The Boat Rocker by Ha Jin
★★☆☆☆
Ha Jin’s The Boat Rocker is a scathing satire about Chinese-American patriotism and intellectual integrity. When young Chinese immigrant Yan Haili’s 9/11-exploiting novel Love and Death in September gets a publicity bump from the Chinese government, and rumors circulate about president George Bush endorsing the book, Haili’s ex-husband takes aim. Feng Danlin is a journalist for GNA (Global News Agency) and still sore from their divorce, and like the worst of our modern media he has no qualms about mixing his reportage with his personal gripes.
As a novel, The Boat Rocker is, well, rocky. It has as much depth as a political cartoon, its message eclipsing any need for compelling characterization and plot. Jin starts with a number of awkward scenes of Danlin, outraged, reading snippets of Haili’s novel, and progresses slowly through a series of revelations about who (or what political entity) might be supporting its publication. Rumors fly about world translation rights and a film deal being inked, which inflates Danlin’s ire into the realm of a vendetta. All of this is told through Danlin’s clunky narration, which is full of strangely prevalent cliches and idioms. It is a particularly ironic tone for a novel about a poorly-written book.

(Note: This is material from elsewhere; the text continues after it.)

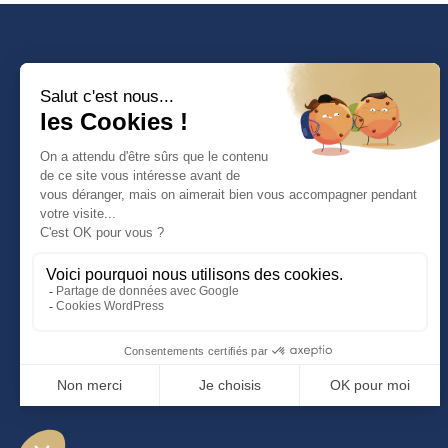
54 rue Beaubourg – 75003 Paris
contact@soronext.fr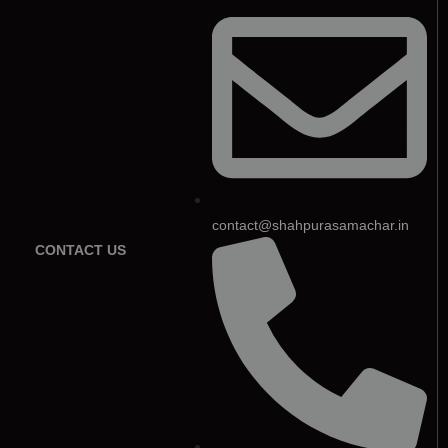
contact@shahpurasamachar.in
CONTACT US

Halfway through The Boat Rocker, Danlin learns he has been included on a list of the “100 top Chines public intellectuals of the year 2005,” and at this point the novel reveals its true form. Chapters that once revolved around things as trite as an airplane-bathroom sex scene in Haili’s novel now spill forth with the passion of a political manifesto. It feels as if the thin story of The Boat Rocker was set up simply to get to this point, to discuss what it means to be Chinese in America.
Danlin repeatedly mentions that he’s naturalized and is waiting for his US passport. The cliched moments of his narration are not bad prose but a testament to that naturalization, proof that he’s able to condense American emotions into familiar, relatable statements. His aggressive journalism, rife with internal conflicts, is presented as a sort of complicated Americanism as well – that the pursuit of the truth trumps any need for ethical integrity.
Alternatively, Haili’s experience is the immigrant’s dream: that a young Chinese woman can come into the country, write about that country, and find unfathomable wealth and fame. It’s ridiculous, and perhaps as exploitative as Danlin claims, but a fantasy come true.
Danlin is frequently warned not to “rock the boat,” but Ha Jin’s “boat” is not quite code for business as usual; instead, consider it the proverbial entryway for immigrants into America. Central to The Boat Rocker is a question of whether to celebrate that cultural transition or to treat immigrants like how Americans treat other Americans, with an almost cruel disregard for their individuality. One could argue that Danlin, although romantically and geographically connected to his target, is not acting specifically with China in mind – he’s focused on a vague notion of integrity and ethics and how they fit into the American idealism he so desperately wants to adopt. He would try to capsize any vessel, regardless of its port, that puts those values into question.
Politically, The Boat Rocker is a brazenly thoughtful work, but those sentiments are trapped in an uneven novel that would have landed better as an essay. Jin appears to have a sly sort of fun with the novel, but does so at the expense of first-time readers. There are some great ideas here, but little to encourage a deeper investigation into Ha Jin’s other works.